La réfutation la plus efficace de ces soupçons tient d'ailleurs à une contradiction interne au système Branco lui-même, puisque le journal appartenant à ce milliardaire qui "a des liens avec le milieu" (Le Monde) est aussi celui que Branco estime aujourd'hui "le plus lisible" dans le paysage et dont deux journalistes -Ariane Chemin et Raphaëlle Bacqué- méritent ses hommages.

Cette invitation me vaudra sans doute de nombreuses critiques, à la hauteur des allergies et des adhésions que suscite Juan Branco. Je n'y étais pas obligé. Voici seulement quelques années, il était logique de prendre à la légère ce parcours d'un provocateur narcissique, sans troupes, qui n'a jamais détenu aucun mandat électif, et se proclame cible de tous les puissants. Il était confortable de laisser la pompeuse violence de son style s'auto-détruire seule.

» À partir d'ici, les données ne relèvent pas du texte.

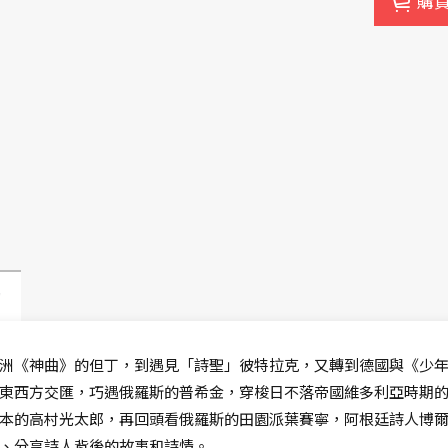
購
動
洲《神曲》的但丁，到遇見「詩聖」彼特拉克，又轉到德國與《少
東西方交匯，巧遇俄羅斯的普希金，穿梭日不落帝國維多利亞時期
本的高村光太郎，再回頭看俄羅斯的田園派葉賽寧，阿根廷詩人博
、分享詩人背後的故事和詩情。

Mais entre temps, ont été élus dans de vénérables démocraties des profils tout aussi "transgressifs" que Juan Branco, faisant mentir eux aussi les certitudes traditionnelles de la science politique, comme Donald Trump (deux fois) ou Emmanuel Macron (deux fois aussi). Disons-le : en ce moment où toutes les catégories politiques sont sens dessus dessous, où jour après jour nous sommes submergés par l'inimaginable, cet inclassable reflète son époque. Et Je Vous Ai Laissé Parler est typiquement l'espace dans lequel laisser ces paroles "border line" se confronter, autant que possible, à un rappel aux faits. 

Bref, j'ai eu envie d'y voir de plus près. DS.

Contacté par mail puis par texto, pour lui permettre de réagir s'il le souhaitait aux différents propos le visant tenus par Juan Branco pendant cette émission, Xavier Niel n'a pas répondu aux sollicitations d'Arrêt sur images.